How easy would it be to come up with an Expert/Scholar class, that covers things like philosophers, tutors, engineers and so on?

Onto a more fundamental question, the second part of this subsection: XP. I don’t do beancounting and I refuse to get dragged into calculating, awarding and tracking the stuff. I like unified XP (ie it costs everyone the same amount to level up) precisely because it allows me to drop XP altogether and simply award levels at sensible-seeming intervals or junctures.

Given the rules for creating your own classes in the Player’s Companion, and the rumoured expertise over here, what would you need to do in order to balance the Thief, mechanically, with the Fighter? Ie bring them up to the same XP progression. Same goes, I guess with anything else built on the Thief frame that assumes faster level progression.

Or alternatively, could I let everyone simply make up their own class, but with the same XP progression as the budget?

Saves

Relatively brief one. I’m not a big fan of the old-style five saves; is there an easy way to map them to the three used later on, ie Reflex, Fortitude and Will? If there isn’t I’ll just have to suffer them, but it’s worth seeing if anyone has considered it.

Treasure

Next one isn’t a major one, just an admin/housekeeping sort of thing. I’d like to use period-appropriate notations of wealth; silver owls and Persian gold darics, significant wealth measured in talents of weight, that sort of thing. How easy would that be to do, and has anyone considered an exchange rate?

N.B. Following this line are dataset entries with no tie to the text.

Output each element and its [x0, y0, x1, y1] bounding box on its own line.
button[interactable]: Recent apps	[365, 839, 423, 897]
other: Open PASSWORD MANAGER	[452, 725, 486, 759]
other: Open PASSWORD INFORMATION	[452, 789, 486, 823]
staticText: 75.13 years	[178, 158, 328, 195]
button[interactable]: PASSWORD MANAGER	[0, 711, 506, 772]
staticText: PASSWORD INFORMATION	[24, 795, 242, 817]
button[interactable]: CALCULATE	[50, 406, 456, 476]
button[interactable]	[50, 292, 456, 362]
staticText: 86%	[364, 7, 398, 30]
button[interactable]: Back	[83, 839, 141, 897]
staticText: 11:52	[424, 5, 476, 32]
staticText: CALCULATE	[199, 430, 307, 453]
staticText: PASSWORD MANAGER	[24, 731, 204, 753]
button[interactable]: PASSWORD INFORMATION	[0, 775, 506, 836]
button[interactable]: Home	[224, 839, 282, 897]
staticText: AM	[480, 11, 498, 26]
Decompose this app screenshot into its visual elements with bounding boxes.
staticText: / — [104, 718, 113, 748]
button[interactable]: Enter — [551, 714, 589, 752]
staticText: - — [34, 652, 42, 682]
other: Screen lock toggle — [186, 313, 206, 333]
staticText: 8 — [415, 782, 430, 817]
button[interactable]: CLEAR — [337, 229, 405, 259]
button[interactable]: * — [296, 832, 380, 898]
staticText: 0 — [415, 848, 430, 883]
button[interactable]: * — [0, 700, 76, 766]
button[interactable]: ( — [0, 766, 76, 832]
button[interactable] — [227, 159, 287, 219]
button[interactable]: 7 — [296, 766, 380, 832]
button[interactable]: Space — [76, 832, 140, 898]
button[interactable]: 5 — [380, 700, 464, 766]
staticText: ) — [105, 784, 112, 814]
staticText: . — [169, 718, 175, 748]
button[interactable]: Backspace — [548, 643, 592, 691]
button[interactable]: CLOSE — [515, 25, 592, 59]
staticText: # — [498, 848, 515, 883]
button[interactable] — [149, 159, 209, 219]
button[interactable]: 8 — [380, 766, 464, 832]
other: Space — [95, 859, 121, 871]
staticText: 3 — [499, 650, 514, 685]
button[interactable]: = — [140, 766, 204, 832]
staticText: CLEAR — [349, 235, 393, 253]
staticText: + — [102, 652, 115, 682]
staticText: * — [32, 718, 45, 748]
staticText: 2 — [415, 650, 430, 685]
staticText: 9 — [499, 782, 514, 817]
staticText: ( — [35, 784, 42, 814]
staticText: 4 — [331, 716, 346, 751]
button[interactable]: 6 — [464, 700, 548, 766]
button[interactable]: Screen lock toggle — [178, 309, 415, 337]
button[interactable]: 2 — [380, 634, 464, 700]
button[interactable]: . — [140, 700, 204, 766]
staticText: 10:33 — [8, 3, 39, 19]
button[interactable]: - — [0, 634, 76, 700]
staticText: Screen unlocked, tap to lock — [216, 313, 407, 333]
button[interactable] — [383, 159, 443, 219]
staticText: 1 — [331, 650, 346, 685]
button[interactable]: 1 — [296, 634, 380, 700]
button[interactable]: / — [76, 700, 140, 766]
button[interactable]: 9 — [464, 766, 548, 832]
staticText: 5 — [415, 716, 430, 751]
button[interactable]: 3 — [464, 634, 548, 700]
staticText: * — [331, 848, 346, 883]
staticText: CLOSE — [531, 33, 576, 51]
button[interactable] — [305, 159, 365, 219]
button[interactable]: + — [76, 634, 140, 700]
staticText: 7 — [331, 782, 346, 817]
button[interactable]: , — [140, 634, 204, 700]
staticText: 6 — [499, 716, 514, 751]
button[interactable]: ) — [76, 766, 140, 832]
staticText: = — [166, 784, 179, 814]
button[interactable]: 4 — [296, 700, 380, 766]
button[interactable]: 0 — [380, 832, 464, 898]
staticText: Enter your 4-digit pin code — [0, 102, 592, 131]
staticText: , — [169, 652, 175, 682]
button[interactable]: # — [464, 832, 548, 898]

A gross simplification would be to just call gold pieces silver pieces and shift everything along a category, but I thought I’d check first.

Levels and rulers

I really like the demographics that have been built into assumptions about level and frequency. They’re a good benchmark for how good a character is. I’ve got a strong inclination, for the purposes of this game to cap level advancement at 9th. Will that cause any problems?

Something that doesn’t quite sit well with me, though, is the automatic assumption that a ruler is high level. The tyrant who hires a group of PCs might be 0th level, but connected and with the political nous to keep themselves in their post. I could easily see the sort of situation arise where a PC is individually able to squash some lord like a bug, but that lord is connected and has bodyguards and armies at their beck and call, who could ruin the PC’s stuff if they tried it.

Am I going to break anything by severing this connection, ie a lord could be any level whatsoever, the captain of their guard might be a higher level than them, members of the assembly would be all over the place from 0th level up and so on?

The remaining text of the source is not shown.